Items from a data source

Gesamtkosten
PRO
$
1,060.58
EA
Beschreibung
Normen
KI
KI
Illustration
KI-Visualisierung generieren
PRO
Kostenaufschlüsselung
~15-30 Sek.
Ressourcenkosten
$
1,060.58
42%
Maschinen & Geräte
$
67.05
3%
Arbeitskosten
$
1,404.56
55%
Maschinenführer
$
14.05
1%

Your task -> Every line of the data should be copied exactly.

Task solution ->
Gesamtkosten
PRO
$
1,060.58
EA
Beschreibung
Normen
KI
KI
Illustration
KI-Visualisierung generieren
PRO
Kostenaufschlüsselung
~15-30 Sek.
Ressourcenkosten
$
1,060.58
42%
Maschinen & Geräte
$
67.05
3%
Arbeitskosten
$
1,404.56
55%
Maschinenführer
$
14.05
1%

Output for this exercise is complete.